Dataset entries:

━━━━━━━━━━

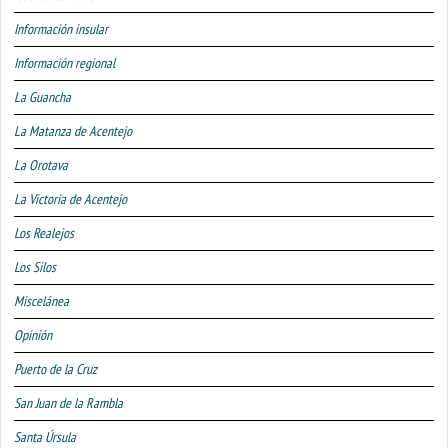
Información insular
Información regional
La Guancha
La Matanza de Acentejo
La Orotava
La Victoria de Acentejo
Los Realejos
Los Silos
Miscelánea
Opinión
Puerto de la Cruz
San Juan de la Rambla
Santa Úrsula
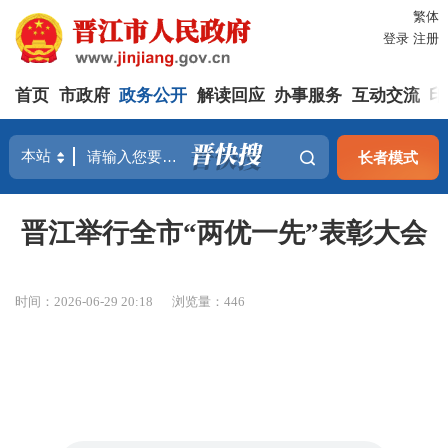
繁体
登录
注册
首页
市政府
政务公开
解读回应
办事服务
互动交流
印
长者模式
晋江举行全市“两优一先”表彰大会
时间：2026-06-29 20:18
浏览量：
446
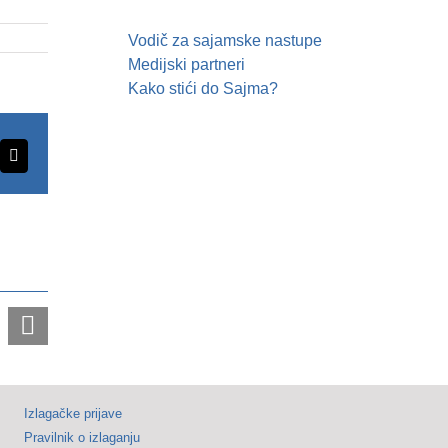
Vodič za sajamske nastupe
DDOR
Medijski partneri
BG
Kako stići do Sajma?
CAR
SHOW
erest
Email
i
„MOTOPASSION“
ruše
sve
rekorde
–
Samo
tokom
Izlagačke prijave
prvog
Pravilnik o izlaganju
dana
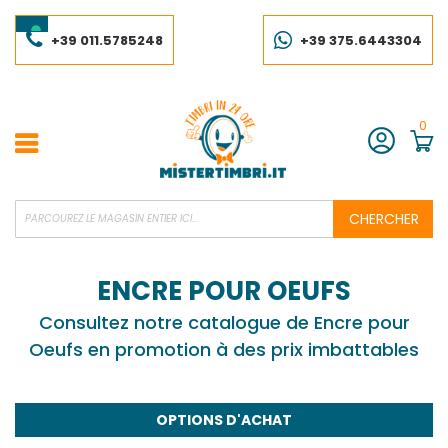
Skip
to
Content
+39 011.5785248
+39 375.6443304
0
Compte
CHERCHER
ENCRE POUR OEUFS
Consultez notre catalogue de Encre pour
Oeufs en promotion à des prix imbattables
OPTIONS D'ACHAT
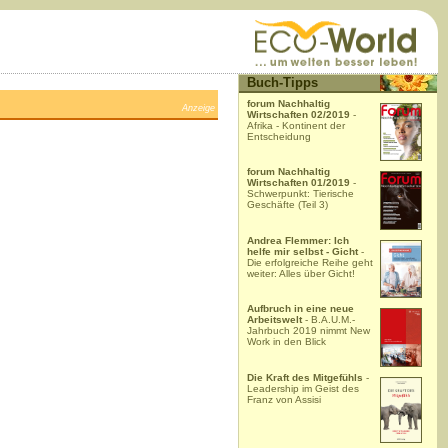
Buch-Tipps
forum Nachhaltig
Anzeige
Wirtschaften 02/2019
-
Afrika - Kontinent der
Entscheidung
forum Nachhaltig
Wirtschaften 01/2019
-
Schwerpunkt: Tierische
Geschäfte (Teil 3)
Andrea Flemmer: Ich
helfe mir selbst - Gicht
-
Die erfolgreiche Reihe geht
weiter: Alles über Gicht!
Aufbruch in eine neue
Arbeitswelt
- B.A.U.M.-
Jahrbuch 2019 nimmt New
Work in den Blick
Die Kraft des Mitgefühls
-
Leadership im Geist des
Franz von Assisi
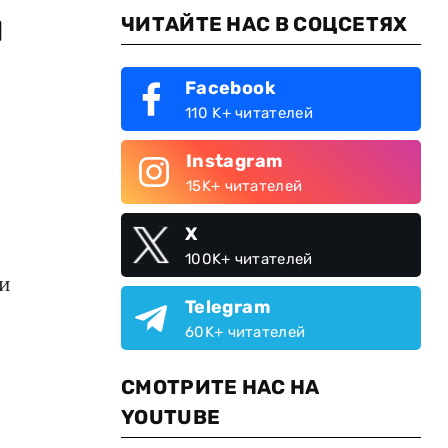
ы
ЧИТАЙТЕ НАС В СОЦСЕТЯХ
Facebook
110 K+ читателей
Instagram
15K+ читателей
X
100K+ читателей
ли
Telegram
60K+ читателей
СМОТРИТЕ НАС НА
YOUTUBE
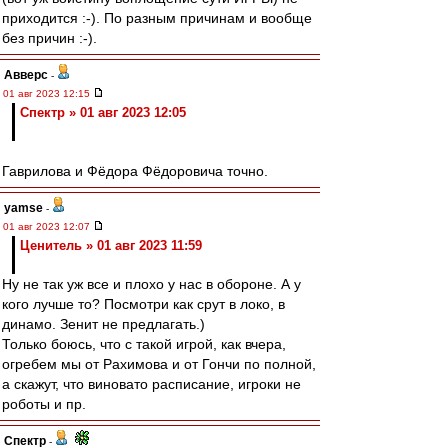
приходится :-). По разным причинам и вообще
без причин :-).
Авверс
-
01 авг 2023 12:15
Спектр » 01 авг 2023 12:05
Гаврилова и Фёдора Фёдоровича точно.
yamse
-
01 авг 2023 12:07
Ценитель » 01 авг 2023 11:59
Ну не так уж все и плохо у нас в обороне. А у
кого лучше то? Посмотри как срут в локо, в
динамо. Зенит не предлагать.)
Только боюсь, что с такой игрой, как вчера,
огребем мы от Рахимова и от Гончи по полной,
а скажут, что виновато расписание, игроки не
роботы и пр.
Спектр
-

━━━━━━━━━━

Please print every record exactly, leaving out the pictures.

Información insular
Información regional
La Guancha
La Matanza de Acentejo
La Orotava
La Victoria de Acentejo
Los Realejos
Los Silos
Miscelánea
Opinión
Puerto de la Cruz
San Juan de la Rambla
Santa Úrsula
繁体
登录
注册
首页
市政府
政务公开
解读回应
办事服务
互动交流
印
长者模式
晋江举行全市“两优一先”表彰大会
时间：2026-06-29 20:18
浏览量：
446
Vodič za sajamske nastupe
DDOR
Medijski partneri
BG
Kako stići do Sajma?
CAR
SHOW
erest
Email
i
„MOTOPASSION“
ruše
sve
rekorde
–
Samo
tokom
Izlagačke prijave
prvog
Pravilnik o izlaganju
dana
Skip
to
Content
+39 011.5785248
+39 375.6443304
0
Compte
CHERCHER
ENCRE POUR OEUFS
Consultez notre catalogue de Encre pour
Oeufs en promotion à des prix imbattables
OPTIONS D'ACHAT
Buch-Tipps
forum Nachhaltig
Anzeige
Wirtschaften 02/2019
-
Afrika - Kontinent der
Entscheidung
forum Nachhaltig
Wirtschaften 01/2019
-
Schwerpunkt: Tierische
Geschäfte (Teil 3)
Andrea Flemmer: Ich
helfe mir selbst - Gicht
-
Die erfolgreiche Reihe geht
weiter: Alles über Gicht!
Aufbruch in eine neue
Arbeitswelt
- B.A.U.M.-
Jahrbuch 2019 nimmt New
Work in den Blick
Die Kraft des Mitgefühls
-
Leadership im Geist des
Franz von Assisi
ы
ЧИТАЙТЕ НАС В СОЦСЕТЯХ
Facebook
110 K+ читателей
Instagram
15K+ читателей
X
100K+ читателей
ли
Telegram
60K+ читателей
СМОТРИТЕ НАС НА
YOUTUBE
приходится :-). По разным причинам и вообще
без причин :-).
Авверс
-
01 авг 2023 12:15
Спектр » 01 авг 2023 12:05
Гаврилова и Фёдора Фёдоровича точно.
yamse
-
01 авг 2023 12:07
Ценитель » 01 авг 2023 11:59
Ну не так уж все и плохо у нас в обороне. А у
кого лучше то? Посмотри как срут в локо, в
динамо. Зенит не предлагать.)
Только боюсь, что с такой игрой, как вчера,
огребем мы от Рахимова и от Гончи по полной,
а скажут, что виновато расписание, игроки не
роботы и пр.
Спектр
-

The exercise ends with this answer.